Et votre moment le plus embarrassant sur scène?

Mikael : C'est assez facile. Nous en avons eu beaucoup, le premier qui me vient toutefois à l'esprit a eu lieu pendant le Progressive Nation à Miami, durant notre interprétation de « The Baying of the Hounds ». J'ai vu des gens qui commençaient à se marrer. J'ai commencé à me demander ce qui se passait, à me dire que j'avais peut-être la bite à l'air (rires). Lorsque je me suis retourné, je me suis rendu compte qu'un rideau immense était tombé. Du coup Per [NdlR : Wiberg, claviers] et Axe [NdlR : Martin Axenrot, batterie] étaient derrière et on ne voyait que leurs pieds!
Mike : Je crois qu'on peut voir ça sur YouTube!
Mikael : On a eu une pause de vingt ou vingt cinq minutes, le temps de réparer tout ça. On nous a annoncé que le set ne serait pas raccourci pour autant, et pendant que nous attendions dans l'aile, on se disait que les gens nous attendaient et qu'on reviendrait de manière glorieuse. En remontant sur scène, la foule avait l'air de dire « Oh, encore eux? ». (rires)
Mike : Pendant le dernier concert de la tournée, alors qu'ils jouaient « The Drapery Falls » je me suis amusé à monter et baisser le rideau pendant leur set pour les embêter. (rires)

Et toi Mike, quel est ton moment le plus embarrassant?
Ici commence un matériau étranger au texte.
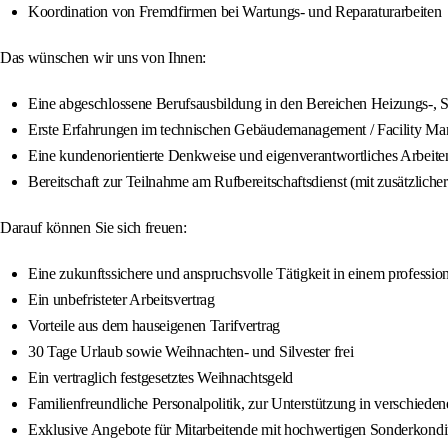
Koordination von Fremdfirmen bei Wartungs- und Reparaturarbeiten
Das wünschen wir uns von Ihnen:
Eine abgeschlossene Berufsausbildung in den Bereichen Heizungs-, San
Erste Erfahrungen im technischen Gebäudemanagement / Facility 
Eine kundenorientierte Denkweise und eigenverantwortliches Arbeite
Bereitschaft zur Teilnahme am Rufbereitschaftsdienst (mit zusätzliche
Darauf können Sie sich freuen:
Eine zukunftssichere und anspruchsvolle Tätigkeit in einem profession
Ein unbefristeter Arbeitsvertrag
Vorteile aus dem hauseigenen Tarifvertrag
30 Tage Urlaub sowie Weihnachten- und Silvester frei
Ein vertraglich festgesetztes Weihnachtsgeld
Familienfreundliche Personalpolitik, zur Unterstützung in verschied
Exklusive Angebote für Mitarbeitende mit hochwertigen Sonderkondi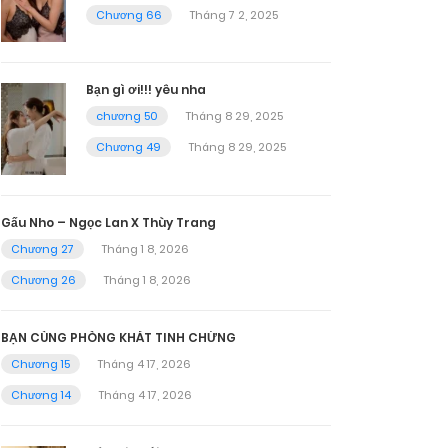
Chương 66
Tháng 7 2, 2025
Bạn gì ơi!!! yêu nha
chương 50
Tháng 8 29, 2025
Chương 49
Tháng 8 29, 2025
Gấu Nho – Ngọc Lan X Thùy Trang
Chương 27
Tháng 1 8, 2026
Chương 26
Tháng 1 8, 2026
BẠN CÙNG PHÒNG KHÁT TINH CHỨNG
Chương 15
Tháng 4 17, 2026
Chương 14
Tháng 4 17, 2026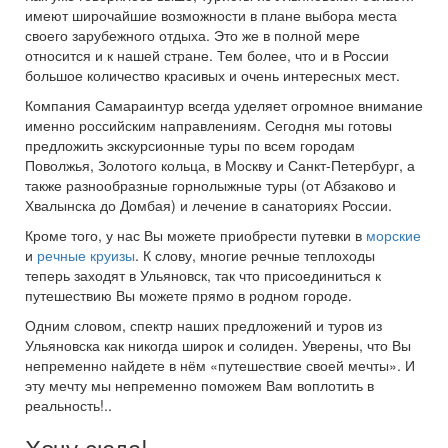
имеют широчайшие возможности в плане выбора места
своего зарубежного отдыха. Это же в полной мере
относится и к нашей стране. Тем более, что и в России
большое количество красивых и очень интересных мест.
Компания Самараинтур всегда уделяет огромное внимание
именно российским направлениям. Сегодня мы готовы
предложить экскурсионные туры по всем городам
Поволжья, Золотого кольца, в Москву и Санкт-Петербург, а
также разнообразные горнолыжные туры (от Абзаково и
Хвалынска до Домбая) и лечение в санаториях России.
Кроме того, у нас Вы можете приобрести путевки в
морские
и
речные круизы
. К слову, многие речные теплоходы
теперь заходят в Ульяновск, так что присоединиться к
путешествию Вы можете прямо в родном городе.
Одним словом, спектр наших предложений и туров из
Ульяновска как никогда широк и солиден. Уверены, что Вы
непременно найдете в нём «путешествие своей мечты». И
эту мечту мы непременно поможем Вам воплотить в
реальность!..
Хочу сюда!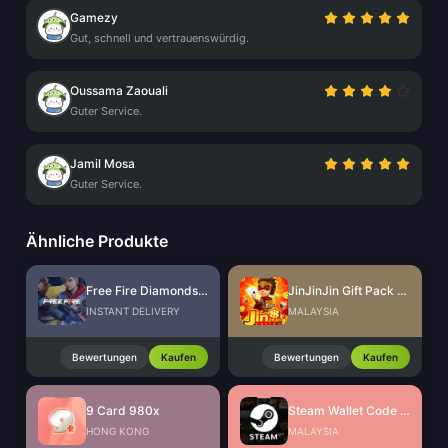
Gamezy
Gut, schnell und vertrauenswürdig.
Oussama Zaouali
Guter Service.
Jamil Mosa
Guter Service.
Ähnliche Produkte
Free Fire Diamonds EU + TR
JinJinJin Gift Pack Redeem Code
INSTANT DELIVERY
MALAYSIA
Bewertungen
Kaufen
Bewertungen
Kaufen
9 Card 980x
Steam Wallet Code (MYR)
HONG KONG
MALAYSIA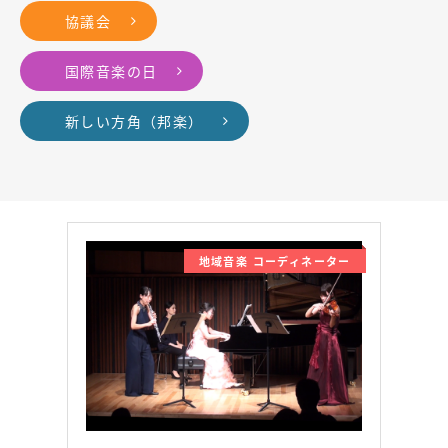
協議会
国際音楽の日
新しい方角（邦楽）
地域音楽 コーディネーター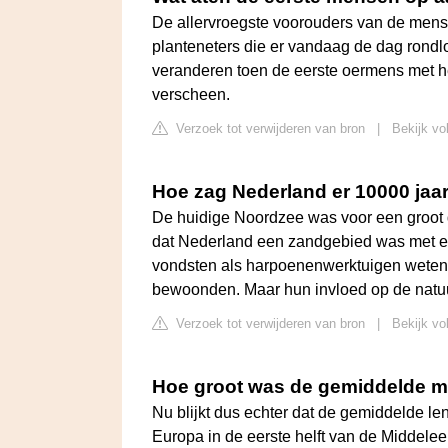
De allervroegste voorouders van de mens a
planteneters die er vandaag de dag rondl
veranderen toen de eerste oermens met he
verscheen.
Verzoek tot verwijderen van bron
|
Bekijk vo
Hoe zag Nederland er 10000 jaar
De huidige Noordzee was voor een groot d
dat Nederland een zandgebied was met een
vondsten als harpoenenwerktuigen weten 
bewoonden. Maar hun invloed op de natuu
Verzoek tot verwijderen van bron
|
Bekijk vo
Hoe groot was de gemiddelde 
Nu blijkt dus echter dat de gemiddelde l
Europa in de eerste helft van de Middele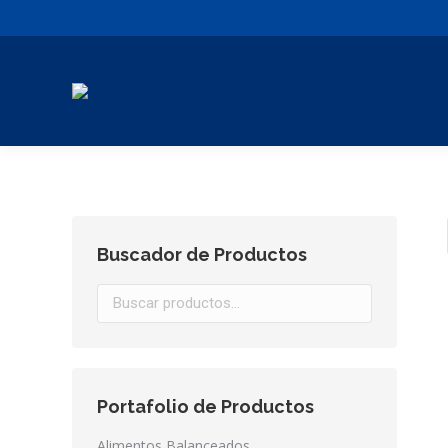
Buscador de Productos
Portafolio de Productos
Alimentos Balanceados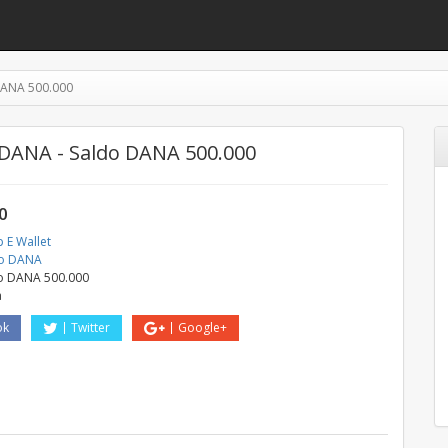
DANA 500.000
DANA - Saldo DANA 500.000
0
 E Wallet
do DANA
o DANA 500.000
a
ok
Twitter
Google+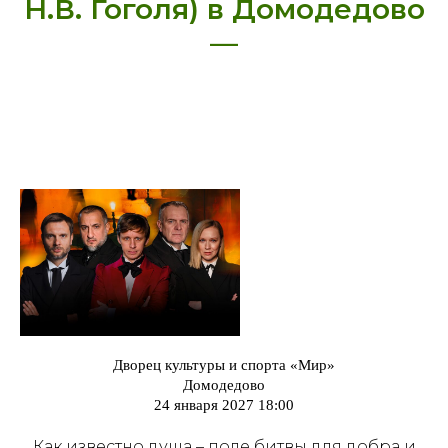
Н.В. Гоголя) в Домодедово
—
Дворец культуры и спорта «Мир»
Домодедово
24 января 2027 18:00
Как известно душа – поле битвы для добра и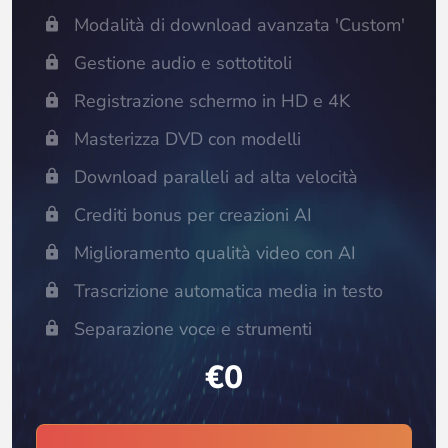
Modalità di download avanzata 'Custom'
Gestione audio e sottotitoli
Registrazione schermo in HD e 4K
Masterizza DVD con modelli
Download paralleli ad alta velocità
Crediti bonus per creazioni AI
Miglioramento qualità video con AI
Trascrizione automatica media in testo
Separazione voce e strumenti
€0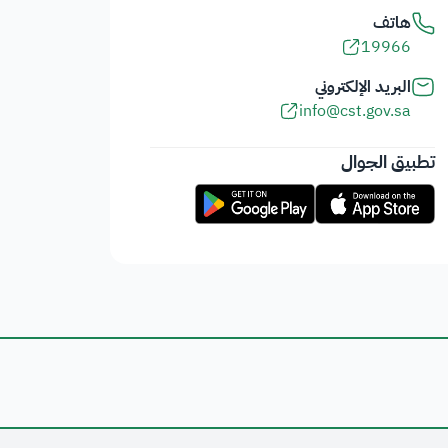
هاتف
19966
البريد الإلكتروني
info@cst.gov.sa
تطبيق الجوال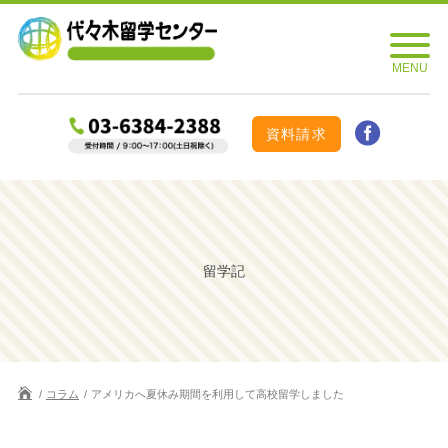
資料請求
留学記
コラム
アメリカへ夏休み期間を利用して高校留学しました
Mike : Tout ce que tu as pu voir dans Spinal Tap est vrai, ça arrive forcément un moment ou un autre. J'ai été bloqué dans le bus de tournée, je suis tombé de quelques scènes... Le pire qui a pu nous arriver selon moi - et j'en fais encore des cauchemars - était dans une salle au Texas, nous étions encore dans les loges et ne savions pas que la musique d'introduction pour « A Change of Seasons » venait d'être lancée. Elle s'est terminée alors que nous étions en train de courir en panique vers la scène!
Mikael : Ca m'est arrivé une fois alors que j'étais en train de chier : « Tiens, je reconnais cette musique... » (rires).
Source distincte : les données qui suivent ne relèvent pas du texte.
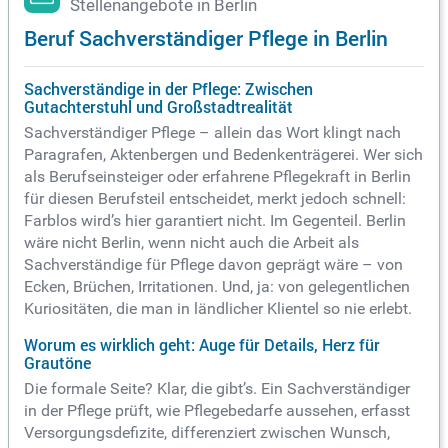
Stellenangebote in Berlin
Beruf Sachverständiger Pflege in Berlin
Sachverständige in der Pflege: Zwischen
Gutachterstuhl und Großstadtrealität
Sachverständiger Pflege – allein das Wort klingt nach
Paragrafen, Aktenbergen und Bedenkenträgerei. Wer sich
als Berufseinsteiger oder erfahrene Pflegekraft in Berlin
für diesen Berufsteil entscheidet, merkt jedoch schnell:
Farblos wird’s hier garantiert nicht. Im Gegenteil. Berlin
wäre nicht Berlin, wenn nicht auch die Arbeit als
Sachverständige für Pflege davon geprägt wäre – von
Ecken, Brüchen, Irritationen. Und, ja: von gelegentlichen
Kuriositäten, die man in ländlicher Klientel so nie erlebt.
Worum es wirklich geht: Auge für Details, Herz für
Grautöne
Die formale Seite? Klar, die gibt’s. Ein Sachverständiger
in der Pflege prüft, wie Pflegebedarfe aussehen, erfasst
Versorgungsdefizite, differenziert zwischen Wunsch,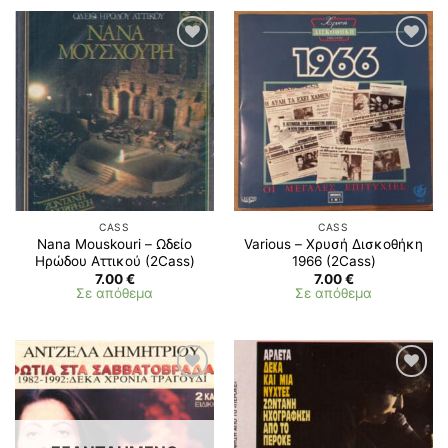
CASS
CASS
Nana Mouskouri – Ωδείο
Various – Χρυσή Δισκοθήκη
Ηρώδου Αττικού (2Cass)
1966 (2Cass)
7.00
€
7.00
€
Σε απόθεμα
Σε απόθεμα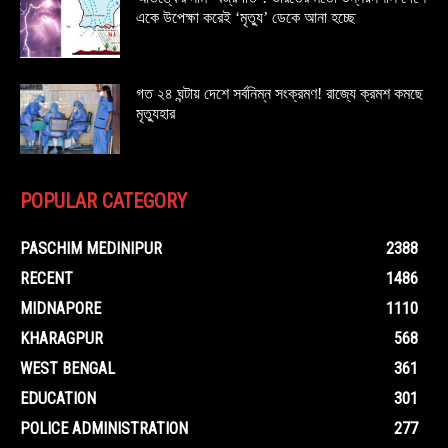
একে উপেক্ষা করেই ‘মৃত্যু’ ডেকে আনা হচ্ছে
গত ২৪ ঘন্টায় দেশে সর্বনিম্ন সংক্রমণ! রাজ্যে ক্রমশ কমছে
মৃত্যুহার
POPULAR CATEGORY
PASCHIM MEDINIPUR
2388
RECENT
1486
MIDNAPORE
1110
KHARAGPUR
568
WEST BENGAL
361
EDUCATION
301
POLICE ADMINISTRATION
277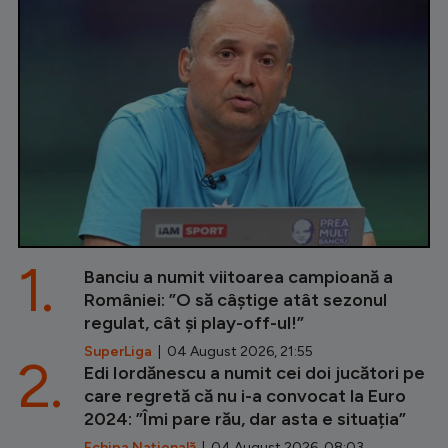
1.
Banciu a numit viitoarea campioană a
României: ”O să câștige atât sezonul
regulat, cât și play-off-ul!”
SuperLiga
| 04 August 2026, 21:55
2.
Edi Iordănescu a numit cei doi jucători pe
care regretă că nu i-a convocat la Euro
2024: ”Îmi pare rău, dar asta e situația”
Echipa Națională
| 04 August 2026, 08:03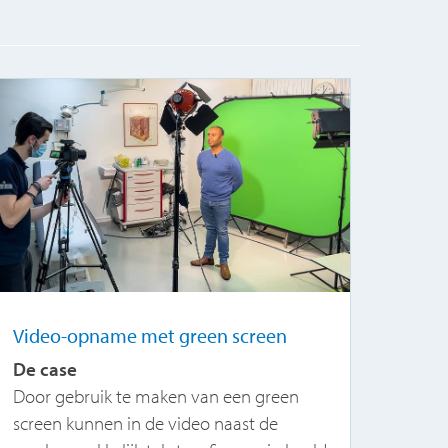
Video-opname met green screen
Van 
sym
De case
Q&A
Door gebruik te maken van een green
screen kunnen in de video naast de
De 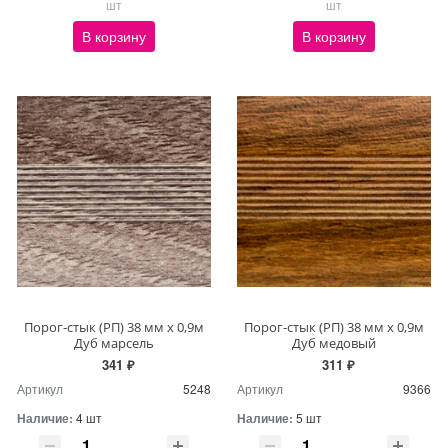
шт
шт
В корзину
В корзину
Порог-стык (РП) 38 мм х 0,9м
Порог-стык (РП) 38 мм х 0,9м
Дуб марсель
Дуб медовый
341 ₽
311 ₽
Артикул
5248
Артикул
9366
Наличие:
4 шт
Наличие:
5 шт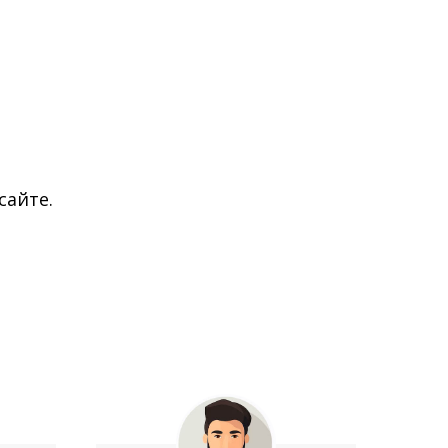
сайте.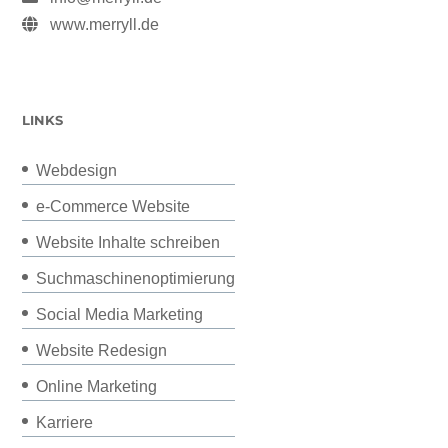
www.merryll.de
LINKS
Webdesign
e-Commerce Website
Website Inhalte schreiben
Suchmaschinenoptimierung
Social Media Marketing
Website Redesign
Online Marketing
Karriere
Quel est votre avis sur l'évolution du marché de la musique, avec d'une part l'essor du téléchargement légal, et de l'autre le retour du vinyl et la mode des éditions spéciales?

Mikael : Je ne télécharge pas, je ne sais même pas comment faire et je fais partie de ces gens qui aiment posséder l'objet physique. Je pense que ça a eu de bonnes comme de mauvaises conséquences. On fait avec, ce n'est pas comme si on pouvait y faire quelque chose ou arrêter de jouer parce que les gens téléchargent. D'une certaine manière, je pense que c'est bénéfique pour les groupes qui souhaitent tourner, d'ailleurs, il y a de plus en plus de concerts. Je ne peux pas dire pour autant que je soutiens le téléchargement. J'adore ce come back du vinyle et les éditions collectors si c'est concret évidemment, pas uniquement une nouvelle couleur du CD. J'aime avoir des bonus, des démos, des photos, des vidéos...

Vous êtes tous deux de grands collectionneurs. Quel est le disque de votre collection qui a pour vous la plus grande valeur sentimentale?

Mikael : La première chose qui me vient à l'esprit est le premier Bathory, avec un bouc sur la pochette. Juste un bouc! (Mike se marre). Sur la première édition, le bouc était jaune, c'est super dur à trouver. Je l'ai acheté pour une bouchée de pain, j'aurais pu le revendre une fortune, mais je l'adore et le conserve bien précieusement.
Mike : Je ne suis plus un grand collectionneur de vinyles comme l'est Mikael. Ma vinylothèque est constituée d'albums procurés pendant les années soixante et soixante-dix quand j'étais enfant.
Mikael : Tu es plus intéressé par la musique, c'est ça? (rires)
Mike : Quand j'étais gamin, je possédais une grosse collection avec des centaines d'albums, mais à l'adolescence, ma maison a été infestée par des termites, et toute ma collection de K à P a été mangée. Désormais, ma collection va seulement de A à K et de P à Z. Du coup, il me manque tous mes Kiss, Metallica et Led Zeppelin ! Si je devais ressortir un seul album de ma discothèque qui me rappelle des souvenirs, ce serait « Satanic Majesty's Request » des Rolling Stones, avec sa pochette originale en 3D. Les gens détestent cet album, mais c'était mon préféré des Stones, et ça l'est toujours sûrement aujourd'hui.

Pour finir, avez-vous des questions à vous poser l'un à l'autre?

Mike : Je voulais savoir si vous pouviez nous jouer « The Baying of the Hounds » ou « Burden » aujourd'hui, s'il te plait?